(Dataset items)
════════
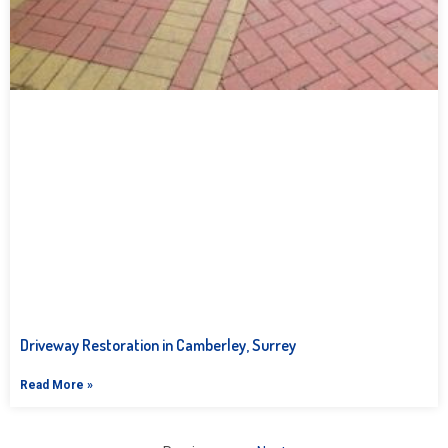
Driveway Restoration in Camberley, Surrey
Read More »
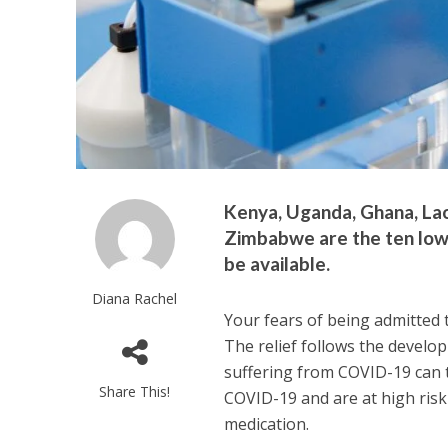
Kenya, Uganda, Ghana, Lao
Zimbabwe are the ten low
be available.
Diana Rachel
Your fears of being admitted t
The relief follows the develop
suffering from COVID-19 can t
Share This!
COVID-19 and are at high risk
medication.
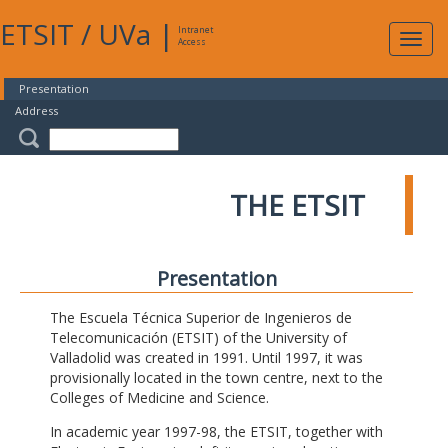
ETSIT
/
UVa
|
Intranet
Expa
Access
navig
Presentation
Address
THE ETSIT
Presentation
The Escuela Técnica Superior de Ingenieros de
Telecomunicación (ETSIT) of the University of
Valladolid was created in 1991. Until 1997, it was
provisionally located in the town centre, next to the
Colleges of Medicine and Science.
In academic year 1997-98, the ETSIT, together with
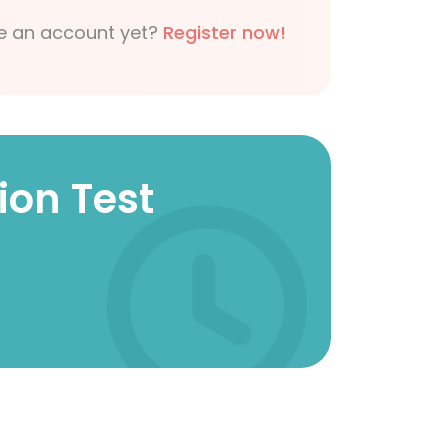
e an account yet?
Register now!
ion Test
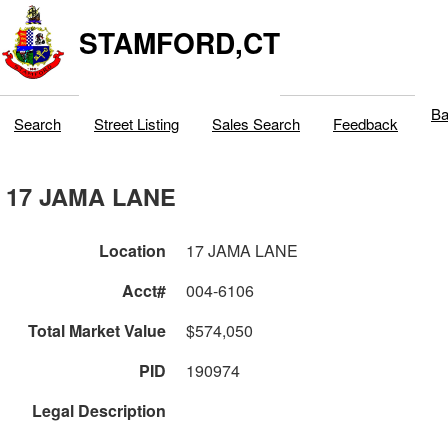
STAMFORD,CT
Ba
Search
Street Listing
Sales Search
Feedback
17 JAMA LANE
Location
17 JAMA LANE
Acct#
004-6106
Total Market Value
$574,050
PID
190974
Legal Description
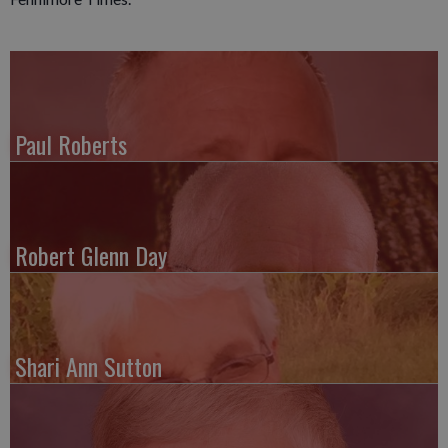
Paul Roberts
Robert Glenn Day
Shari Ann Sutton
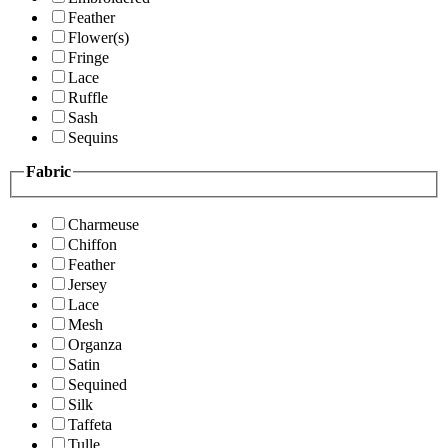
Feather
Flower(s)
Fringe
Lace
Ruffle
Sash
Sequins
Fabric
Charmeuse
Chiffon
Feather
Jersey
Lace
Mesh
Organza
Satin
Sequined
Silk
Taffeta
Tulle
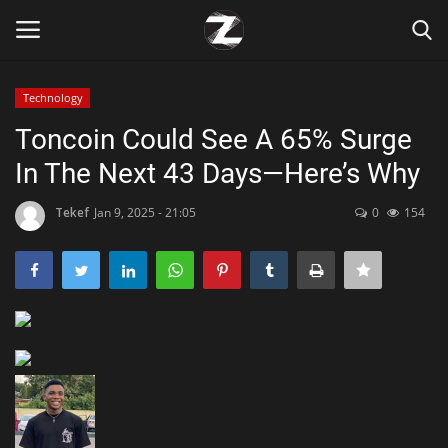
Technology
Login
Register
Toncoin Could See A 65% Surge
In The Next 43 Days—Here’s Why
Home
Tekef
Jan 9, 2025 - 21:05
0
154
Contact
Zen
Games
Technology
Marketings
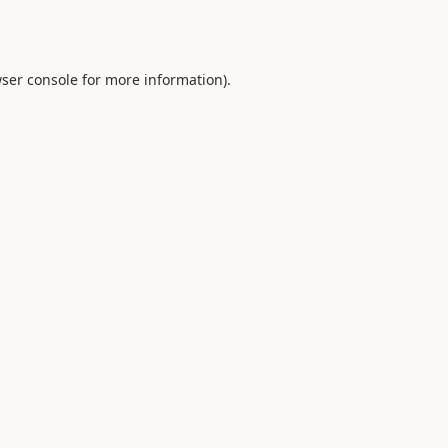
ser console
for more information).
════════
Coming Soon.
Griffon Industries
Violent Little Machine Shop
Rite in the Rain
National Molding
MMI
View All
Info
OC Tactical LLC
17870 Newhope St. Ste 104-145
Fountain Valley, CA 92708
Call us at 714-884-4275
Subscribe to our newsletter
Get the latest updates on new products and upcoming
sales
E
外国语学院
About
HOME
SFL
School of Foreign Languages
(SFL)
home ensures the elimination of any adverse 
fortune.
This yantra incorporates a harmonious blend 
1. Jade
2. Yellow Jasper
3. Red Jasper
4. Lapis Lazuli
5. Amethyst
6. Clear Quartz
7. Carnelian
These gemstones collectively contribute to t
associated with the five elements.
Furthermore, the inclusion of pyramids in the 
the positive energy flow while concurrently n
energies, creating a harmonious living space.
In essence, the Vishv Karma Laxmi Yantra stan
════════
> PROBLEM DETAILS: Copy every line from the records that holds the string "COVID".

> SOLUTION:
suffering from COVID-19 can t
COVID-19 and are at high risk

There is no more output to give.